== Input data

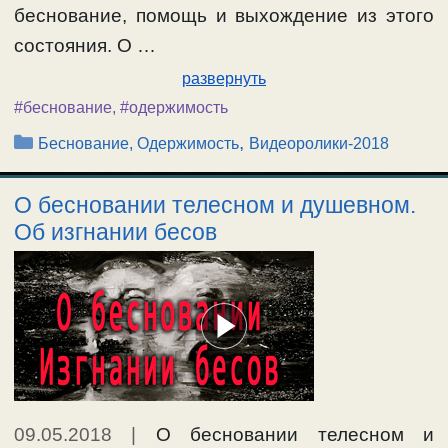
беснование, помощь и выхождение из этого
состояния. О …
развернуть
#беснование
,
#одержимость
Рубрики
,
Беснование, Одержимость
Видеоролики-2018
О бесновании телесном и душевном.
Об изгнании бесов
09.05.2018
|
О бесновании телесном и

====
== Input data

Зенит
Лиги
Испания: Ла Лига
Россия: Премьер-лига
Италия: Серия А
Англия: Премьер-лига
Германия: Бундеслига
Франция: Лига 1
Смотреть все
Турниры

====

- _How to complete this task_
Find each line in the records above that contains "Премьер", and copy it.

- _Response to this exercise_
Россия: Премьер-лига
Англия: Премьер-лига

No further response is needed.